MV le Samedi 25 Novembre 2023 à 08:25

Le 25 novembre marque la Journée Internationale pour l'élimination de la violence à l'égard des femmes, une date dédiée à la sensibilisation et à la mobilisation contre ce fléau. Mais malgré les efforts déployés par les associations et les pouvoirs publics depuis des décennies, les statistiques demeurent préoccupantes. En Haute-Corse 680 victimes ont été recensées de janvier à octobre 2023



Photo d'illustration de la grande opération de collage nocturne pour lancer l’opération "Quì Dinò !" Crédit Laurent Herin
Photo d'illustration de la grande opération de collage nocturne pour lancer l’opération "Quì Dinò !" Crédit Laurent Herin
C’est une litanie de chiffres qui fait froid dans le dos. En France quelque 244 000 victimes de violences conjugales ont été enregistrées par les forces de sécurité en 2022, ce qui correspond à une hausse de 15 % par rapport à 2021, a annoncé le ministère de l’intérieur. Les victimes sont des femmes à 87 % et les mis en cause des hommes à 89 %.Toutefois, le silence persiste, et seulement 25 % des victimes a osé porter plainte, selon les chiffres du service statistique ministériel de la sécurité intérieure (SSMSI). 

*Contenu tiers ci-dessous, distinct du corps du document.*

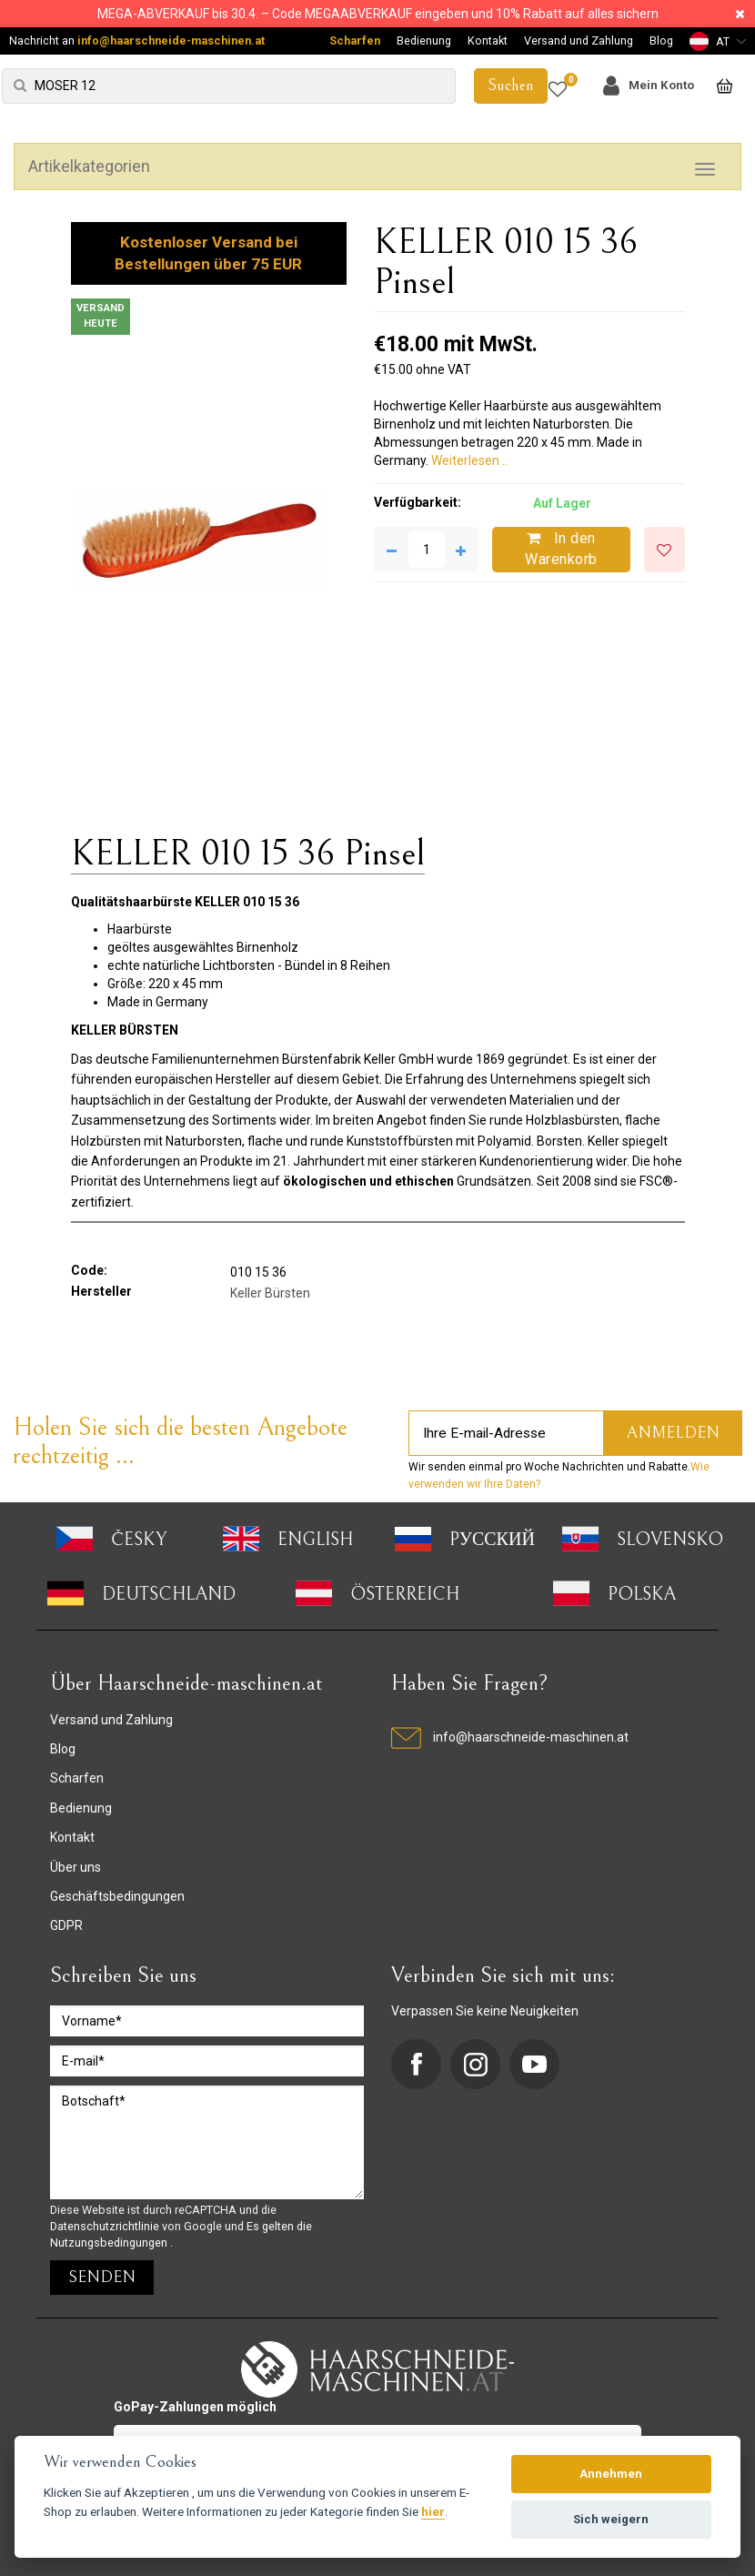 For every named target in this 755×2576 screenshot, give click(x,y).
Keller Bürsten (270, 1293)
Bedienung (424, 40)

Un condensé de violences physiques, sexuelles ou psychologiques aussi long que choquant qui n'épargne pas notre ile. En Haute-Corse, la situation est particulièrement préoccupante, avec 623 personnes victimes en 2022, soit une augmentation de plus de 20 % et déjà 680 victimes recensées en 2023 : "On voit que c'est un phénomène qui augmente nettement depuis quelques années. En 2023 du 1 janvier au 30 octobre, on est déjà à 680 victimes .Si la dynamique se poursuit, on est sur une augmentation de 36%.​" explique Magali Chapey , directrice de Cabinet du Préfet Michel Prosic.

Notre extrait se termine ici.